Frage von mwntr221179, 45

Kann ein Anwalt ohne Einwilligung die Berufung zurückziehen?

Hallo.

Ich habe eine Klage nach Kündigung vor dem Arbeitsgericht gemacht, wobei ich durch einen Anwalt vertreten wurde und auch PKH bewilligt wurde.

Nach verlorenem Prozess vor dem Arbeitsgericht, wollte ich Berufung vor dem LAG einlegen. Für die Berufung wollte mein RA 600,- Euro Vorschuss, damit er Berufung einlegt und einen neuen PKH Antrag stellt. Da ich diese nicht zahlen konnte, hat mein Anwalt erst einmal Berufung eingelgt (damit die Frist gewahrt wird) und ich habe selbst einen PKH Antrag beim LAG gestellt.

Vom LAG wurde die PKH abgelehnt, da diese durch einen Anwalt beantragt werden muß. Mein Anwalt hat daraufhin ohne meine Einwilligung die Berufung zurückgezogen, und ich habe jetzt eine Rechnung von der Gerichtskasse vorliegen, das ich die Gerichtskosten tragen muß.

Kann ich diese Gerichtskosten abwenden? Kann mein Anwalt ohne meine Einwilligung die Berufung zuückziehen? Warum kann ich nicht selbst PKH beantragen wenn mein Anwalt eine sehr hohe Vorauszahlung möchte?

Über eine Information wäre ich sehr dankbar.

Antwort
von KaterKarlo2016, 32

Guten Tag,

im Arbeitsgerichtsverfahren zweiter Instanz herrscht Anwaltszwang.

Dass gilt aber nicht, wenn nur ein Antrag auf PKH gestellt wird, für den gibt es grundsätzlich keinen Anwaltszwang .

Sie hätten den Antrag an sich allein stellen dürfen, aber sonst keinerlei Erklärungen in dem Verfahren abgeben.

Der Anwalt hat aber hier seine Pflicht verletzt, indem er den Antrag nicht für Sie gestellt hat.

Zudem darf er nicht ohne Ihre Einwilligung die Berufung zurück nehmen.

Üner den Anwalt würde ich mich bei der Anwaltskammer beschweren

Die Gerichtskosten müssen Sie einstweilen bezahlen.
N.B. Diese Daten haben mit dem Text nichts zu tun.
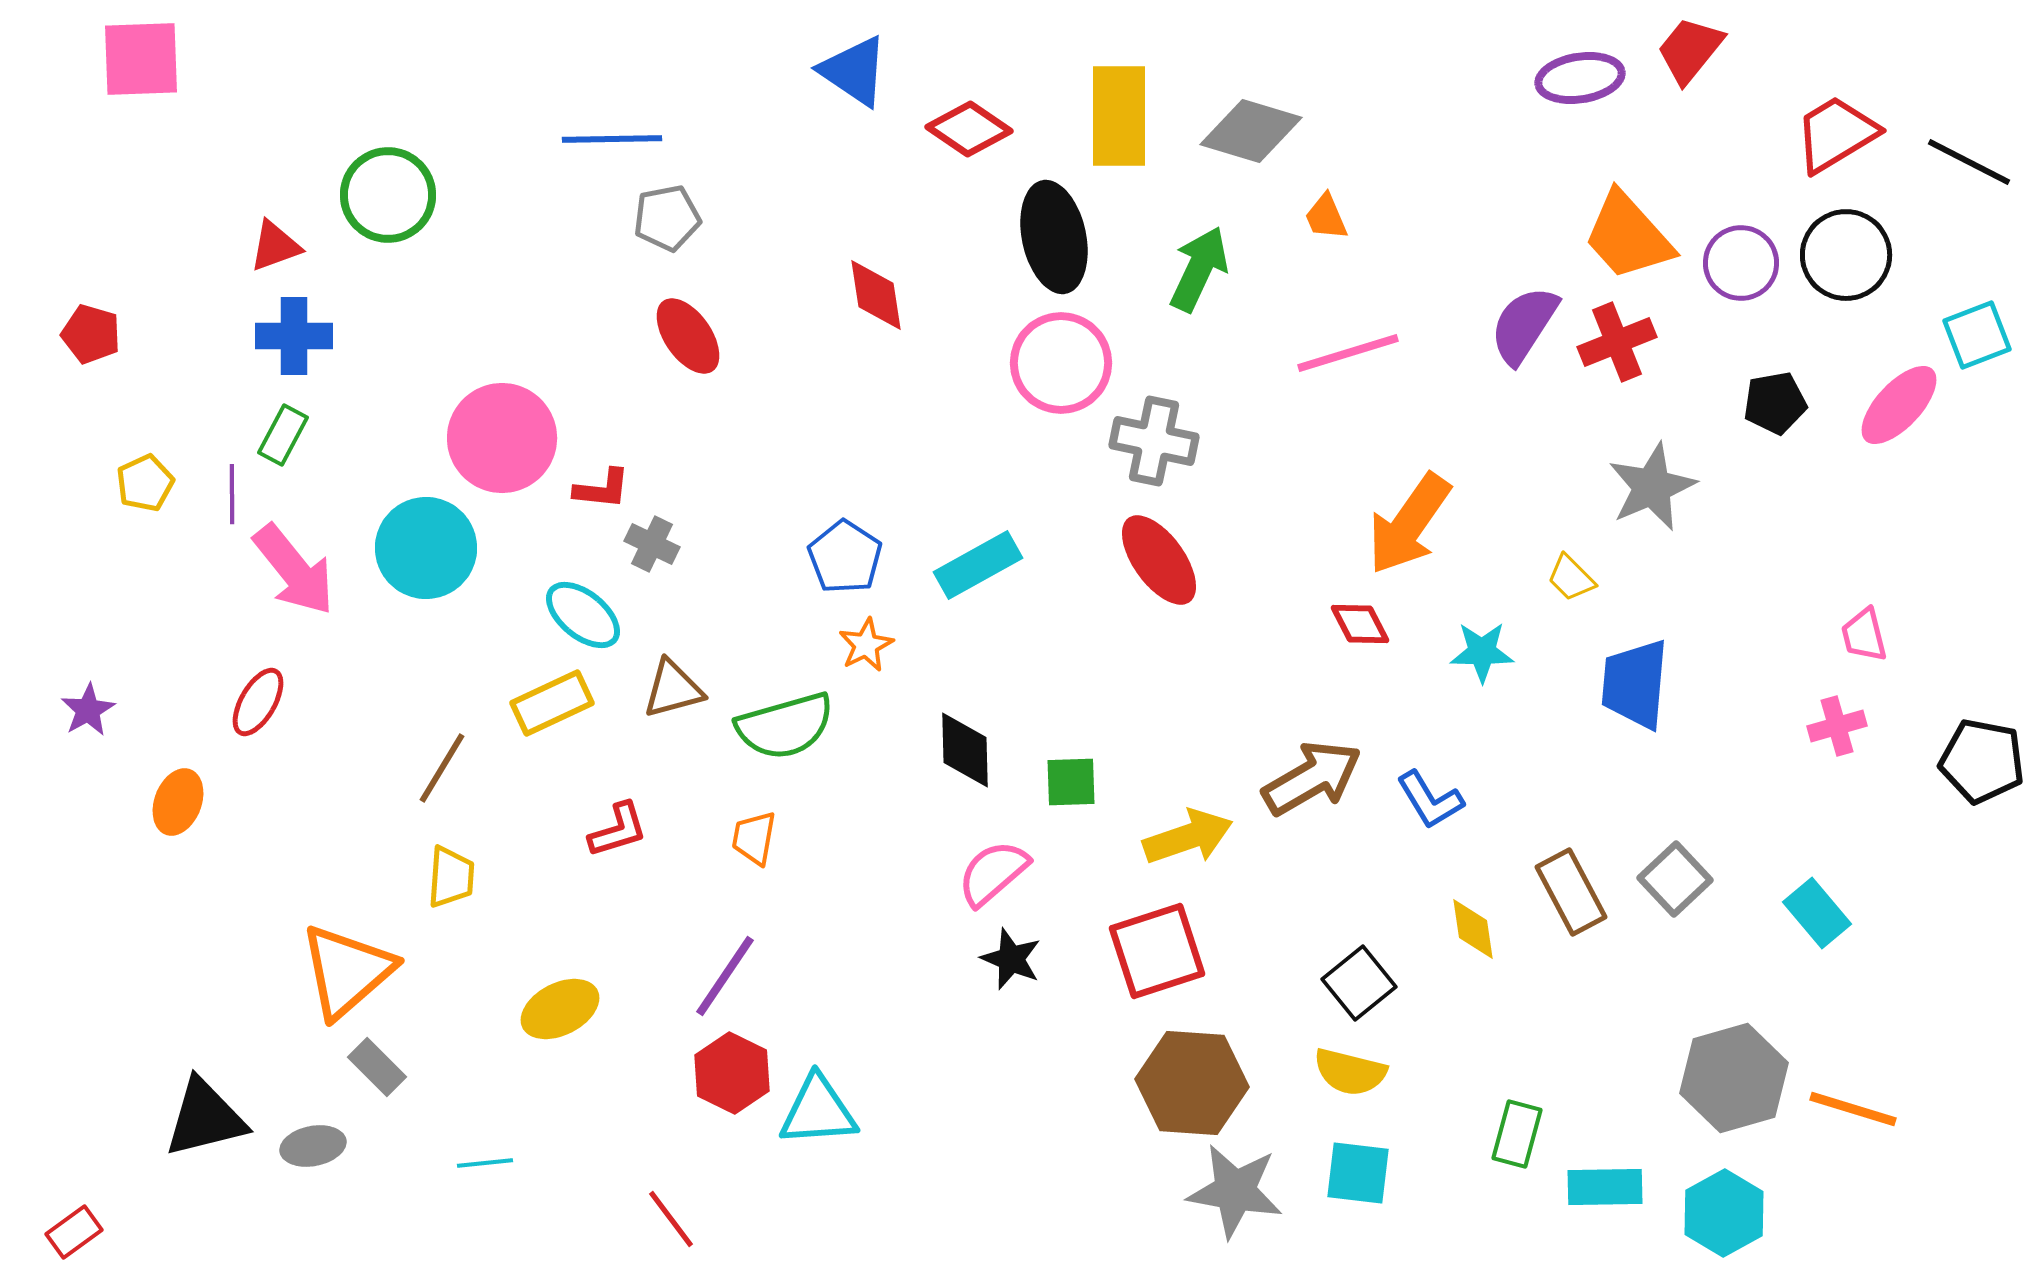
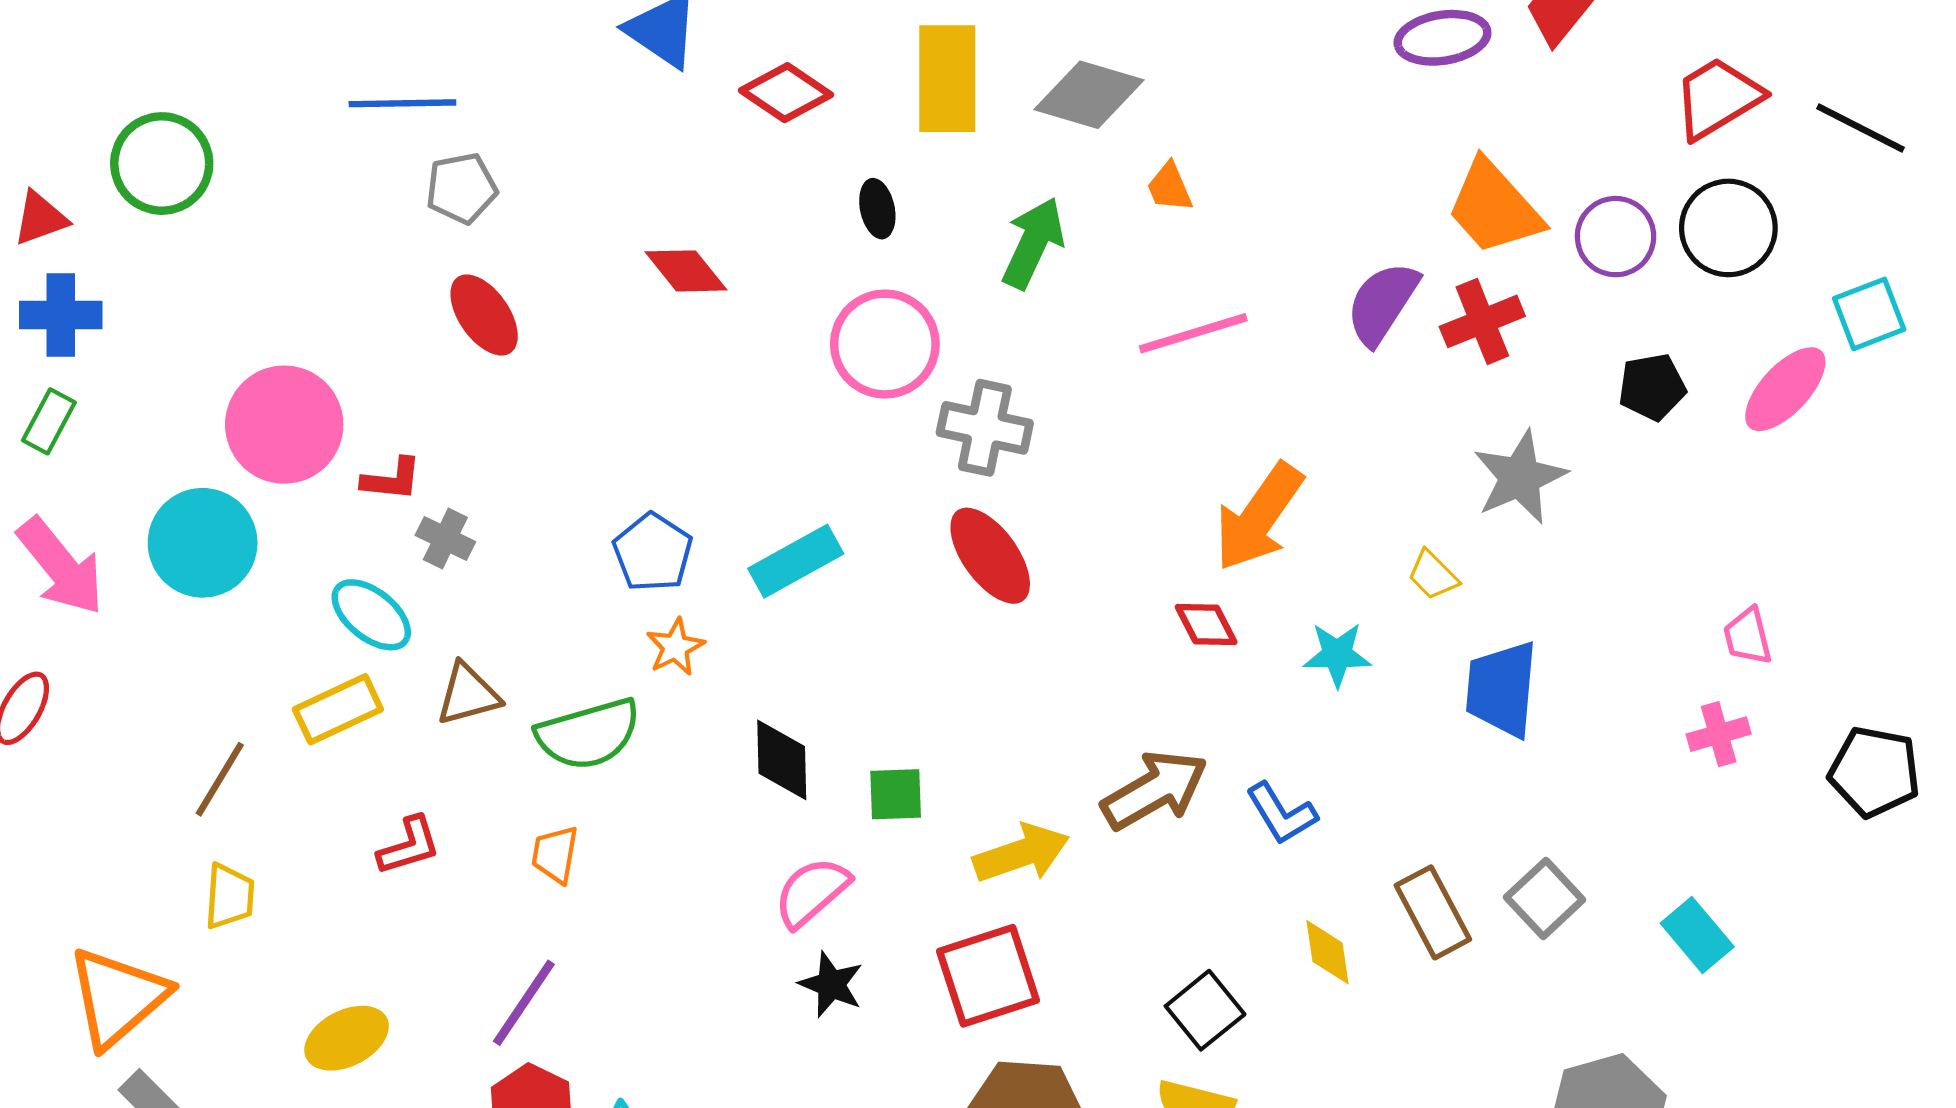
black ellipse: (1054, 237) -> (877, 209), size x0.5
red diamond: (876, 295) -> (686, 271), turned -30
Es tut mir leid, dass ich ihnen bisweilen keine andere Antwort geben konnte.

Ich hoffe ich konnte Ihnen helfen.

KaterKarlo2016

Kommentar von mwntr221179 ,

Danke für die Antwort.

Ich verstehe in der Hinsicht auch nicht warum das Gericht den PKH Antrag abgelehnt hat, mit der Begründung das die PKH in zweiter Instanz nur von einem Anwalt gestellt werden kann.

Kann man in dieser Hinsicht auch irgendwo Beschwerde gegen das Gericht einlegen?

Kommentar von KaterKarlo2016 ,

Sie können Dienstaufsichtsbeschwerden gegen den Richter einreichen und diese an das zuständige Justizministerium übersenden, oder an den Präsidenten des zuständigen Gerichtes.